==== Listed records ====

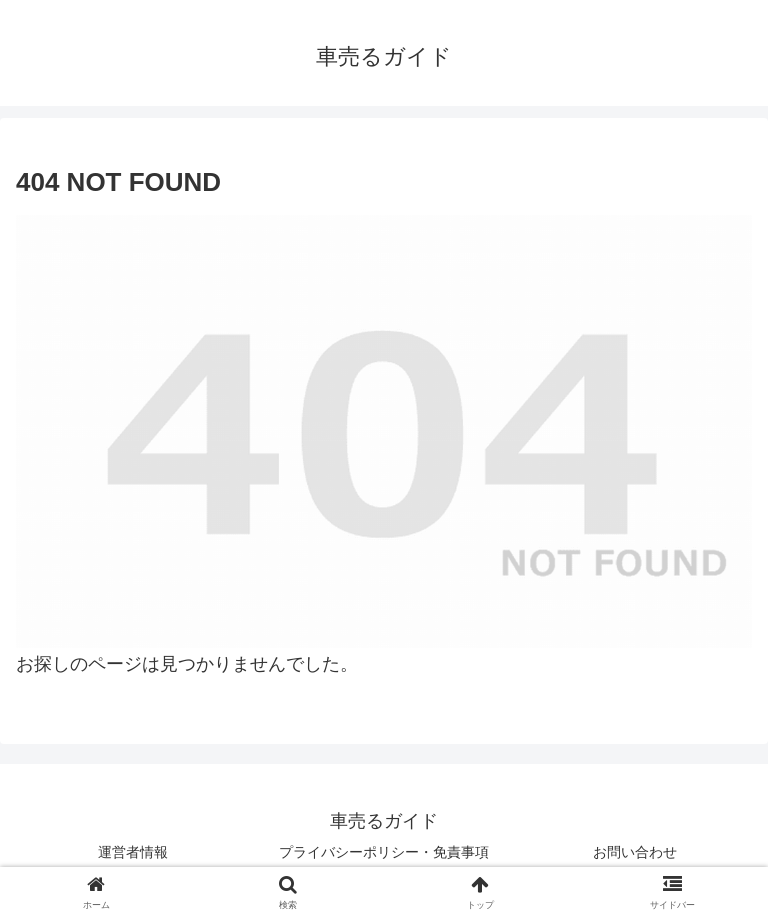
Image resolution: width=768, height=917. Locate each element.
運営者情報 (133, 852)
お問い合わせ (635, 852)
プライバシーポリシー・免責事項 (384, 852)
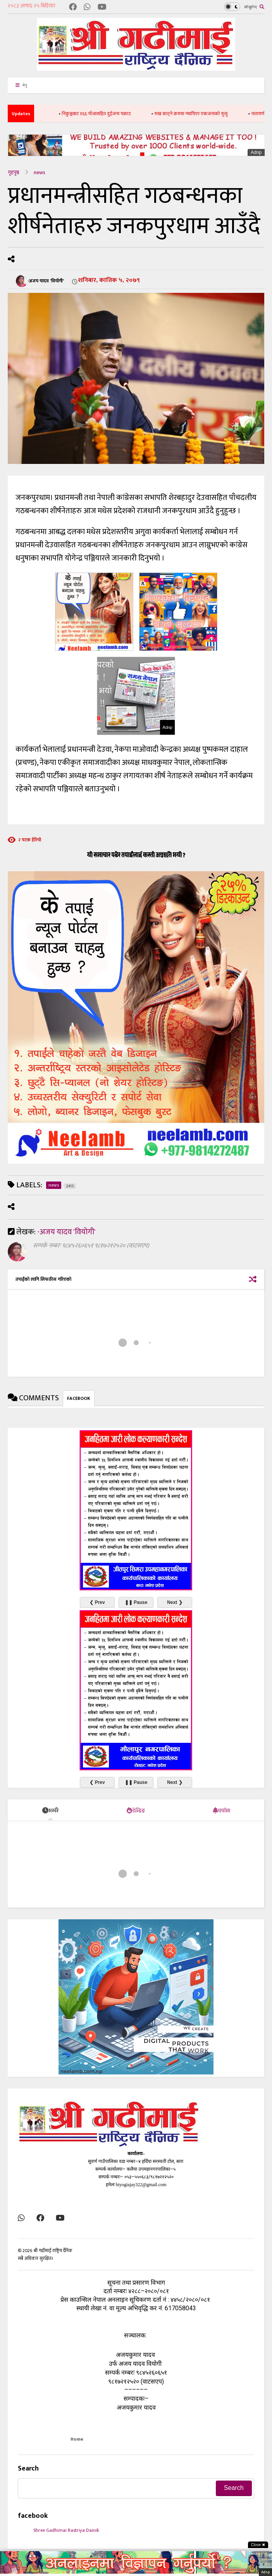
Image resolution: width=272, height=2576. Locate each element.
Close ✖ (258, 2545)
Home (77, 2439)
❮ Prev (97, 1602)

====

All lines from the one holding "運営者情報 (133, 852)" through the last line of the entries, and nothing else, are to be output exactly; leave out the pictures.

* Response area *
運営者情報 (133, 852)
お問い合わせ (635, 852)
プライバシーポリシー・免責事項 (384, 852)
Image resolution: width=272, height=2576. Locate each element.
Close ✖ (258, 2545)
Home (77, 2439)
❮ Prev (97, 1602)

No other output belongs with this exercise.